**TASK DETAILS**
Retype every entry exactly, down to the last character.
Start of AVAILABLE RECORDS
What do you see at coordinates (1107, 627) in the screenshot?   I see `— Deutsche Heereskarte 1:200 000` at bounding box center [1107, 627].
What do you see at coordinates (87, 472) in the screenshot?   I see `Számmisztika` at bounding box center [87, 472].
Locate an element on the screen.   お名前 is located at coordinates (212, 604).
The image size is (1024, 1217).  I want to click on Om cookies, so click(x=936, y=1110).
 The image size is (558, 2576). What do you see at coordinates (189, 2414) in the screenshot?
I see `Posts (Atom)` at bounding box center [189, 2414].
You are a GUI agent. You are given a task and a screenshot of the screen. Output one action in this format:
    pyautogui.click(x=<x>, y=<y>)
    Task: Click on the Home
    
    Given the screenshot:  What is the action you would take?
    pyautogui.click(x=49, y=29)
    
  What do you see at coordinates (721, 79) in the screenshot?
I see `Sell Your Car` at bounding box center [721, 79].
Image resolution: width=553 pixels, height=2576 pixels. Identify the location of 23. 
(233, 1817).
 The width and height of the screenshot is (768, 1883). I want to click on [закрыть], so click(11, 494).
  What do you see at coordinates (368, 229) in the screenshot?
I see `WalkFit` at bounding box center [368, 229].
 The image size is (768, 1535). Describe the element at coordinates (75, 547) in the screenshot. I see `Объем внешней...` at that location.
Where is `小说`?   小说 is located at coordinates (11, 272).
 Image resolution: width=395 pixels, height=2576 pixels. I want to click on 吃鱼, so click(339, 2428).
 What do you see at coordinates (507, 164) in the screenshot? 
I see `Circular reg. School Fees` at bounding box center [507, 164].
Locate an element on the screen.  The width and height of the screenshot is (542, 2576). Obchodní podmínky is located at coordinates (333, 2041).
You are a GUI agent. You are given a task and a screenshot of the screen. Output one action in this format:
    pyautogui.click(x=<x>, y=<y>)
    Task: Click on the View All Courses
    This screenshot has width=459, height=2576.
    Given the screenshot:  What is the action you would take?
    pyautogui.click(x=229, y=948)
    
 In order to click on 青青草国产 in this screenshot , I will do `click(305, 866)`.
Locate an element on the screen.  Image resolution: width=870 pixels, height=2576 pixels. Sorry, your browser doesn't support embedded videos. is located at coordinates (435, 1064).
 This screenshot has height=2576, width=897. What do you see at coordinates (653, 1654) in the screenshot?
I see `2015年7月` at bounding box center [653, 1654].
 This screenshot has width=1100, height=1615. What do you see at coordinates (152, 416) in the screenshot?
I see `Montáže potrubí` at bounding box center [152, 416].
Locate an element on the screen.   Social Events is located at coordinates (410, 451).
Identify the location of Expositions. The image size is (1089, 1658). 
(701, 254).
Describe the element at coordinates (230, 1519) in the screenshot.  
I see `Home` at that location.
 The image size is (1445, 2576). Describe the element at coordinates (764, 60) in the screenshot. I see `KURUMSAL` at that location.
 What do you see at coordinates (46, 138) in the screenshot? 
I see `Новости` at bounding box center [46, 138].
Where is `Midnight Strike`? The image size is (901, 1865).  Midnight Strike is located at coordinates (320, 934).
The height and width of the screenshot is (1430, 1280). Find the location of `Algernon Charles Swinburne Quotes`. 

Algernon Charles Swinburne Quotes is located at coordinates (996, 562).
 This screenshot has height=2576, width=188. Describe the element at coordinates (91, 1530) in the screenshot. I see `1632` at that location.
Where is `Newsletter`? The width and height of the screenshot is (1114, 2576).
End of AVAILABLE RECORDS
**SOLUTION**
What do you see at coordinates (1107, 627) in the screenshot?   I see `— Deutsche Heereskarte 1:200 000` at bounding box center [1107, 627].
What do you see at coordinates (87, 472) in the screenshot?   I see `Számmisztika` at bounding box center [87, 472].
Locate an element on the screen.   お名前 is located at coordinates (212, 604).
The image size is (1024, 1217).  I want to click on Om cookies, so click(x=936, y=1110).
 The image size is (558, 2576). What do you see at coordinates (189, 2414) in the screenshot?
I see `Posts (Atom)` at bounding box center [189, 2414].
You are a GUI agent. You are given a task and a screenshot of the screen. Output one action in this format:
    pyautogui.click(x=<x>, y=<y>)
    Task: Click on the Home
    
    Given the screenshot:  What is the action you would take?
    pyautogui.click(x=49, y=29)
    
  What do you see at coordinates (721, 79) in the screenshot?
I see `Sell Your Car` at bounding box center [721, 79].
Image resolution: width=553 pixels, height=2576 pixels. Identify the location of 23. 
(233, 1817).
 The width and height of the screenshot is (768, 1883). I want to click on [закрыть], so click(11, 494).
  What do you see at coordinates (368, 229) in the screenshot?
I see `WalkFit` at bounding box center [368, 229].
 The image size is (768, 1535). Describe the element at coordinates (75, 547) in the screenshot. I see `Объем внешней...` at that location.
Where is `小说`?   小说 is located at coordinates (11, 272).
 Image resolution: width=395 pixels, height=2576 pixels. I want to click on 吃鱼, so click(339, 2428).
 What do you see at coordinates (507, 164) in the screenshot? 
I see `Circular reg. School Fees` at bounding box center [507, 164].
Locate an element on the screen.  The width and height of the screenshot is (542, 2576). Obchodní podmínky is located at coordinates (333, 2041).
You are a GUI agent. You are given a task and a screenshot of the screen. Output one action in this format:
    pyautogui.click(x=<x>, y=<y>)
    Task: Click on the View All Courses
    This screenshot has width=459, height=2576.
    Given the screenshot:  What is the action you would take?
    pyautogui.click(x=229, y=948)
    
 In order to click on 青青草国产 in this screenshot , I will do `click(305, 866)`.
Locate an element on the screen.  Image resolution: width=870 pixels, height=2576 pixels. Sorry, your browser doesn't support embedded videos. is located at coordinates (435, 1064).
 This screenshot has height=2576, width=897. What do you see at coordinates (653, 1654) in the screenshot?
I see `2015年7月` at bounding box center [653, 1654].
 This screenshot has width=1100, height=1615. What do you see at coordinates (152, 416) in the screenshot?
I see `Montáže potrubí` at bounding box center [152, 416].
Locate an element on the screen.   Social Events is located at coordinates (410, 451).
Identify the location of Expositions. The image size is (1089, 1658). 
(701, 254).
Describe the element at coordinates (230, 1519) in the screenshot.  
I see `Home` at that location.
 The image size is (1445, 2576). Describe the element at coordinates (764, 60) in the screenshot. I see `KURUMSAL` at that location.
 What do you see at coordinates (46, 138) in the screenshot? 
I see `Новости` at bounding box center [46, 138].
Where is `Midnight Strike`? The image size is (901, 1865).  Midnight Strike is located at coordinates (320, 934).
The height and width of the screenshot is (1430, 1280). Find the location of `Algernon Charles Swinburne Quotes`. 

Algernon Charles Swinburne Quotes is located at coordinates (996, 562).
 This screenshot has height=2576, width=188. Describe the element at coordinates (91, 1530) in the screenshot. I see `1632` at that location.
Where is `Newsletter`? The width and height of the screenshot is (1114, 2576).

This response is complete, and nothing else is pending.